[Given entries]
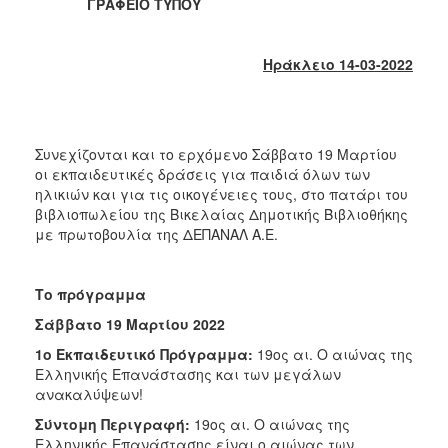
2018
ΓΡΑΦΕΙΟ ΤΥΠΟΥ
2017
2016
Ηράκλειο 14-03-2022
2015
2013
2012
Συνεχίζονται και το ερχόμενο Σάββατο 19 Μαρτίου
οι εκπαιδευτικές δράσεις για παιδιά όλων των
2011
ηλικιών και για τις οικογένειες τους, στο πατάρι του
2010
βιβλιοπωλείου της Βικελαίας Δημοτικής Βιβλιοθήκης
με πρωτοβουλία της ΔΕΠΑΝΑΛ Α.Ε.
2006
Το πρόγραμμα
Σάββατο 19 Μαρτίου 2022
Ο
1ο Εκπαιδευτικό Πρόγραμμα:
19ος αι. Ο αιώνας της
ΤΟΠΟΣ
ΜΑΣ
Ελληνικής Επανάστασης και των μεγάλων
ανακαλύψεων!
ΠΟΛΙΤΙΣΜΟΣ
Σύντομη Περιγραφή:
19ος αι. Ο αιώνας της
Ελληνικής Επανάστασης είναι ο αιώνας των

[Work task]
No picture belongs in the copy; return the rest of the listing exactly.

[Solution for this task]
2018
ΓΡΑΦΕΙΟ ΤΥΠΟΥ
2017
2016
Ηράκλειο 14-03-2022
2015
2013
2012
Συνεχίζονται και το ερχόμενο Σάββατο 19 Μαρτίου
οι εκπαιδευτικές δράσεις για παιδιά όλων των
2011
ηλικιών και για τις οικογένειες τους, στο πατάρι του
2010
βιβλιοπωλείου της Βικελαίας Δημοτικής Βιβλιοθήκης
με πρωτοβουλία της ΔΕΠΑΝΑΛ Α.Ε.
2006
Το πρόγραμμα
Σάββατο 19 Μαρτίου 2022
Ο
1ο Εκπαιδευτικό Πρόγραμμα:
19ος αι. Ο αιώνας της
ΤΟΠΟΣ
ΜΑΣ
Ελληνικής Επανάστασης και των μεγάλων
ανακαλύψεων!
ΠΟΛΙΤΙΣΜΟΣ
Σύντομη Περιγραφή:
19ος αι. Ο αιώνας της
Ελληνικής Επανάστασης είναι ο αιώνας των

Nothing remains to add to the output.